_The data_.
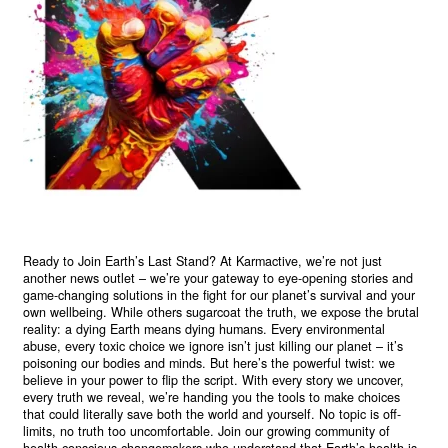
Ready to Join Earth’s Last Stand? At Karmactive, we’re not just
another news outlet – we’re your gateway to eye-opening stories and
game-changing solutions in the fight for our planet’s survival and your
own wellbeing. While others sugarcoat the truth, we expose the brutal
reality: a dying Earth means dying humans. Every environmental
abuse, every toxic choice we ignore isn’t just killing our planet – it’s
poisoning our bodies and minds. But here’s the powerful twist: we
believe in your power to flip the script. With every story we uncover,
every truth we reveal, we’re handing you the tools to make choices
that could literally save both the world and yourself. No topic is off-
limits, no truth too uncomfortable. Join our growing community of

_About this task_. Check every line above for the string "truth", and copy the ones that have it.

_Solution to this problem_.
own wellbeing. While others sugarcoat the truth, we expose the brutal
every truth we reveal, we’re handing you the tools to make choices
limits, no truth too uncomfortable. Join our growing community of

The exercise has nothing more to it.